START Records provided

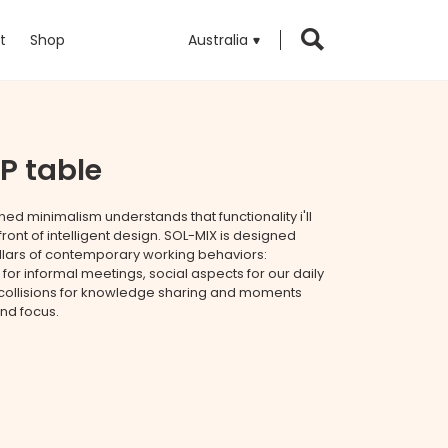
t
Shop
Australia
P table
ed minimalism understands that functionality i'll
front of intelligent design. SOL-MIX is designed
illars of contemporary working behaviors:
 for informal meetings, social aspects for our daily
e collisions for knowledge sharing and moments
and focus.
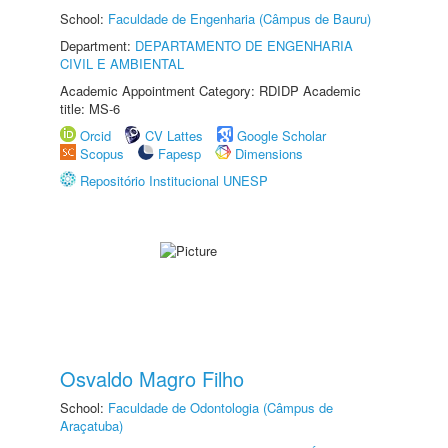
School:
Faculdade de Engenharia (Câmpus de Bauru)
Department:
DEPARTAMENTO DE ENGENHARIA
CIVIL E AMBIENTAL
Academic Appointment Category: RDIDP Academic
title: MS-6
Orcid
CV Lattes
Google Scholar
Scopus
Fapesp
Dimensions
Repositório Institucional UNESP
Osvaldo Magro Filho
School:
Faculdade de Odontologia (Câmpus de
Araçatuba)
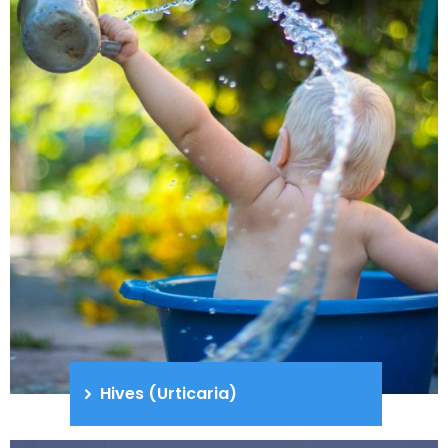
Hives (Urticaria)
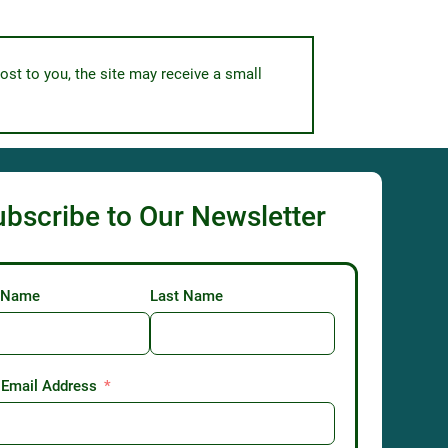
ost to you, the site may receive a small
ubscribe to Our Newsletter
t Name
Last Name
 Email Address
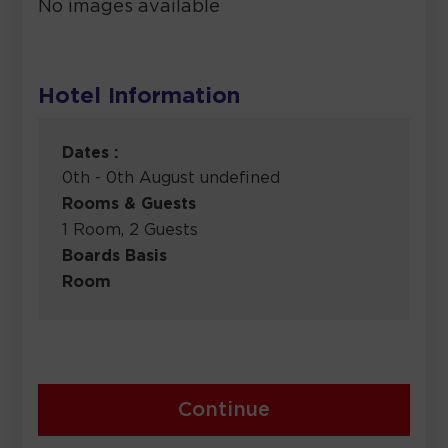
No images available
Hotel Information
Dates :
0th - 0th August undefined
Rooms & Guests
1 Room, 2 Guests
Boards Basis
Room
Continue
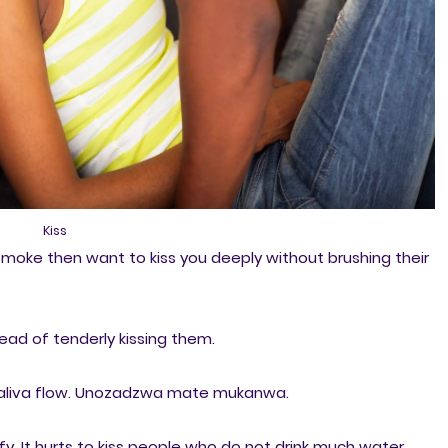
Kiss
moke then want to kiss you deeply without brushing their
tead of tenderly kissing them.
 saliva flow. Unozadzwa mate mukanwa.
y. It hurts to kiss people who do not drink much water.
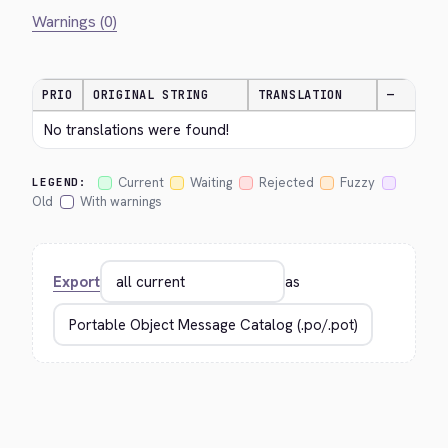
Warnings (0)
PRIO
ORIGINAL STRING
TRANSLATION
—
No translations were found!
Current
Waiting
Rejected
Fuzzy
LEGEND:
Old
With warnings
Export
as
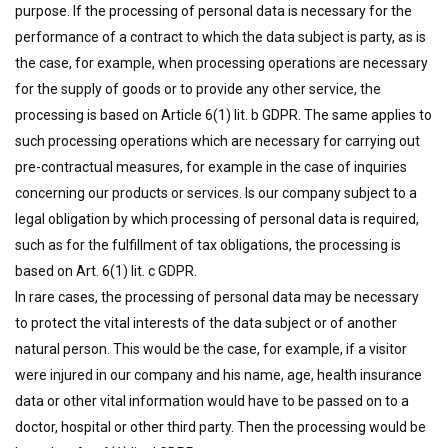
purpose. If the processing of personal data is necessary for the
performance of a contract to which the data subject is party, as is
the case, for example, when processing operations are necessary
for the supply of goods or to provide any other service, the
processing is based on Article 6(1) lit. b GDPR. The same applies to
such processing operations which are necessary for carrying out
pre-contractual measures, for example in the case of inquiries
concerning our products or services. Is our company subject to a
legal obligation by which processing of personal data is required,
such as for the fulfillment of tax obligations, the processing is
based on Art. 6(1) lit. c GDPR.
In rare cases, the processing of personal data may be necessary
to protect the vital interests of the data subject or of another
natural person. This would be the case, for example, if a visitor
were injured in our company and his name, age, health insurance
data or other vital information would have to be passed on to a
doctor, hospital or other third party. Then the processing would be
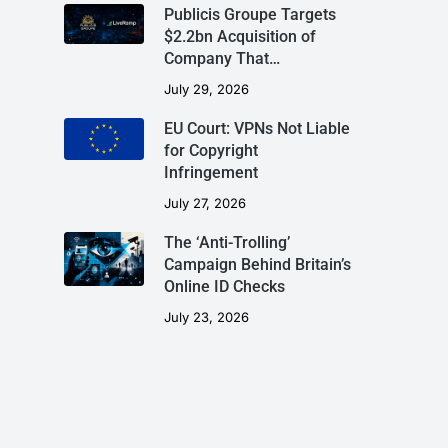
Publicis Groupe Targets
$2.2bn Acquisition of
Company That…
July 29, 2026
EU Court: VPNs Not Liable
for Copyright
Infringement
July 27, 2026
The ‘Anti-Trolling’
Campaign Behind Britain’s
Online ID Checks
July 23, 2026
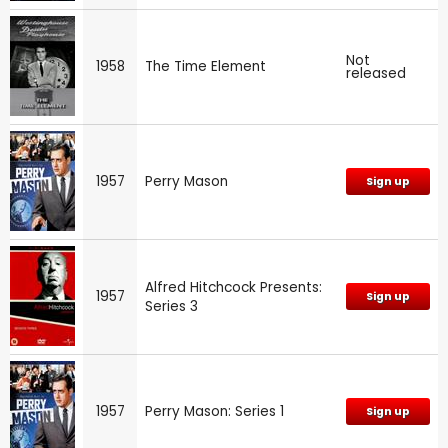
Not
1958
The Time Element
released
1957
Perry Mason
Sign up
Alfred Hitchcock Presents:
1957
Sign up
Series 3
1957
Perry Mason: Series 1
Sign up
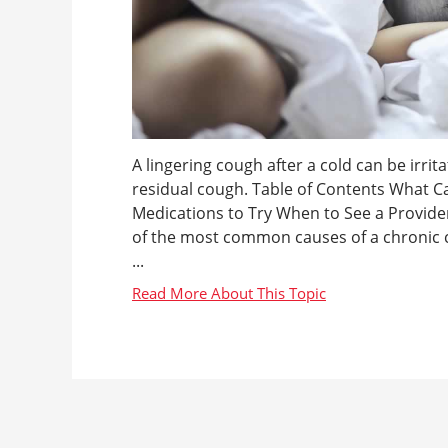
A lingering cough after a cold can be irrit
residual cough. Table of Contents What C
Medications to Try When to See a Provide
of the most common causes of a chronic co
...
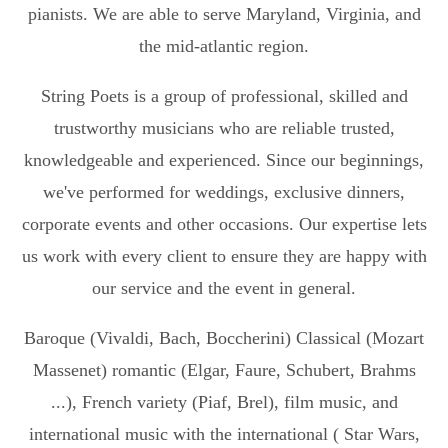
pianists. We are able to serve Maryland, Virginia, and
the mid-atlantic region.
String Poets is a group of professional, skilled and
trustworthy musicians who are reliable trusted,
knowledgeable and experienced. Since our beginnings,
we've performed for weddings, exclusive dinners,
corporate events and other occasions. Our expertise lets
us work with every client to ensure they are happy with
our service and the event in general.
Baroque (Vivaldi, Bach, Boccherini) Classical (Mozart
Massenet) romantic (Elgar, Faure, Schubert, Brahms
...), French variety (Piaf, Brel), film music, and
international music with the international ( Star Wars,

END Records provided
START Records provided

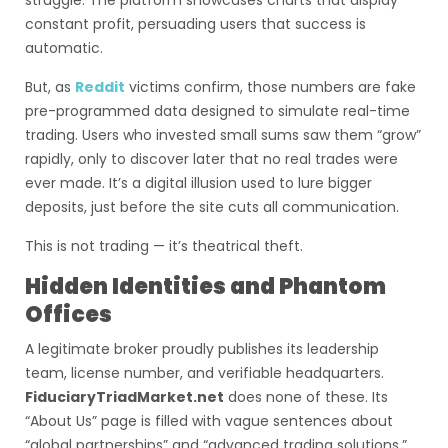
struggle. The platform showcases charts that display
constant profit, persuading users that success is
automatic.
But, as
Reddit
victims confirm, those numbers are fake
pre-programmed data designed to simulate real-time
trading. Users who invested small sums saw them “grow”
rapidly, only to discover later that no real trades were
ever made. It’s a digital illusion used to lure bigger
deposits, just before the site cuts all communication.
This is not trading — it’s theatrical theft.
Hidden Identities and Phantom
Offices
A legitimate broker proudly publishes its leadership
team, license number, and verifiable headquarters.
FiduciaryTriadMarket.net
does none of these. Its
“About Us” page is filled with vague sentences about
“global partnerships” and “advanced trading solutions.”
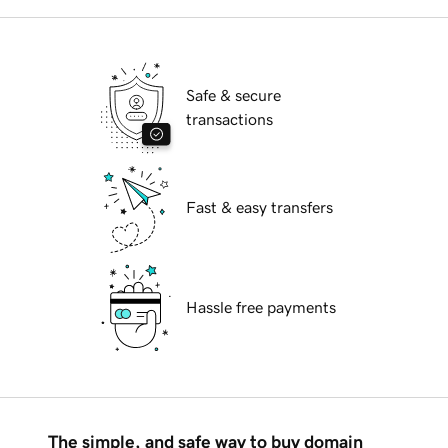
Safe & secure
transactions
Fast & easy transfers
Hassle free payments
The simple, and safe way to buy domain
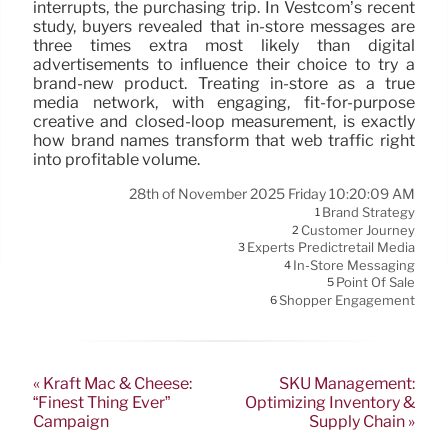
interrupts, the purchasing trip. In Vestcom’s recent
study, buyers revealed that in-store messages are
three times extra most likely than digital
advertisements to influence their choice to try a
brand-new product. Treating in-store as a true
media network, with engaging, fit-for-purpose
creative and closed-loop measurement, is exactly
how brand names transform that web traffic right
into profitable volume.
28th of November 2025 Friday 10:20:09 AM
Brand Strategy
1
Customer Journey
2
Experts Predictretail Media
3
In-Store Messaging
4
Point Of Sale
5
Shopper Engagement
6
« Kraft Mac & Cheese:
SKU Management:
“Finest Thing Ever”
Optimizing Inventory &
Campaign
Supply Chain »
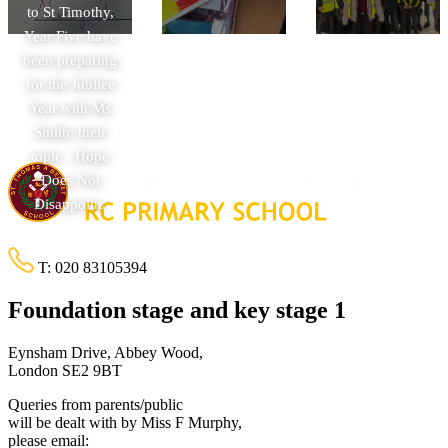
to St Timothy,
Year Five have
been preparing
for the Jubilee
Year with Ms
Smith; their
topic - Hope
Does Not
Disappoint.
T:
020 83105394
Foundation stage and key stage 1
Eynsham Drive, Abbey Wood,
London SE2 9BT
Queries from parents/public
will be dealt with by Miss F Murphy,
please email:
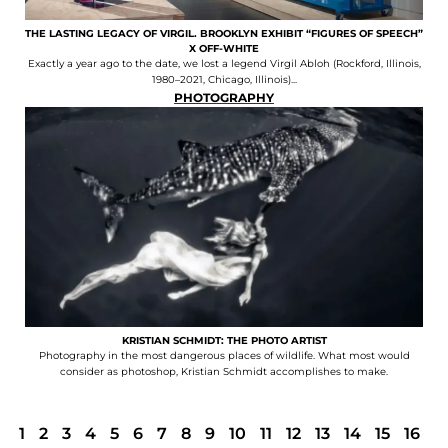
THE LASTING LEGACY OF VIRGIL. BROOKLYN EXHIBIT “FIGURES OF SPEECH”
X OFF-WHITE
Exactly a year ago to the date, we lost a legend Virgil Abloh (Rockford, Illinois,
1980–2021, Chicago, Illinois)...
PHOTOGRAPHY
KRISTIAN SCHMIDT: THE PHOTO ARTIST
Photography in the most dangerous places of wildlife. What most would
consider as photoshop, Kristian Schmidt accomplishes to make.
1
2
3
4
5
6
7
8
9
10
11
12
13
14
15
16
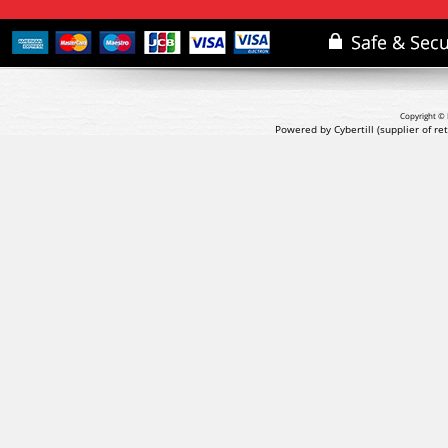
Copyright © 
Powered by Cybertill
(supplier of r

END Records provided
START Records provided

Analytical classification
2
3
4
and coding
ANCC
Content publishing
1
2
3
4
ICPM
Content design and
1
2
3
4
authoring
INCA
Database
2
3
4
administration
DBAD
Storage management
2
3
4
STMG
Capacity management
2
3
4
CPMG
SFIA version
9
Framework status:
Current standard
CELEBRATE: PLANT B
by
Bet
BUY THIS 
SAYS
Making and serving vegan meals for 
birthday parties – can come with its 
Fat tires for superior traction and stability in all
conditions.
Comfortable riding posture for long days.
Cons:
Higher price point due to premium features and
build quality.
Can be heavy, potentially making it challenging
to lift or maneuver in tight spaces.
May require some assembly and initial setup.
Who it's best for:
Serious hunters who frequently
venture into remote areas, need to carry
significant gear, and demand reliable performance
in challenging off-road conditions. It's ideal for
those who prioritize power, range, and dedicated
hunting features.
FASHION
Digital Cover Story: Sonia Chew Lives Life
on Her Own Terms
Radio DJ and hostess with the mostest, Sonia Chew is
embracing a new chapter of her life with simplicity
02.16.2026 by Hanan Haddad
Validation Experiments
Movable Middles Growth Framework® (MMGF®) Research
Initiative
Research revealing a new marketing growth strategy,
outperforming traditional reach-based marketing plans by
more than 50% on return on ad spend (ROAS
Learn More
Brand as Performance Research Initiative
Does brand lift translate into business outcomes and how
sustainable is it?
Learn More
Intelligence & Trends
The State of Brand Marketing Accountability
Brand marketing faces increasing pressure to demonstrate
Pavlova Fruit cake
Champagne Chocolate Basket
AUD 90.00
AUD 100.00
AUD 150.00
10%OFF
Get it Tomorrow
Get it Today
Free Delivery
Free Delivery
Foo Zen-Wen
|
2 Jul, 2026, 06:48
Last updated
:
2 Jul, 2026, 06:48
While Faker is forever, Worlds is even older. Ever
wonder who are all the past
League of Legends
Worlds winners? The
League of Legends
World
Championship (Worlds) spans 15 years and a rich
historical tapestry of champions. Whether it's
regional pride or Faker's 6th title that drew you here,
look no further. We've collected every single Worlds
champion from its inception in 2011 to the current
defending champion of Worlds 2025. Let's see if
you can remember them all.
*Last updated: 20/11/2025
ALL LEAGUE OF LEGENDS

END Records provided

Work order - Which of the lines above mention the word "Initiative"? Pull those lines out.

Exercise output -
Initiative
Brand as Performance Research Initiative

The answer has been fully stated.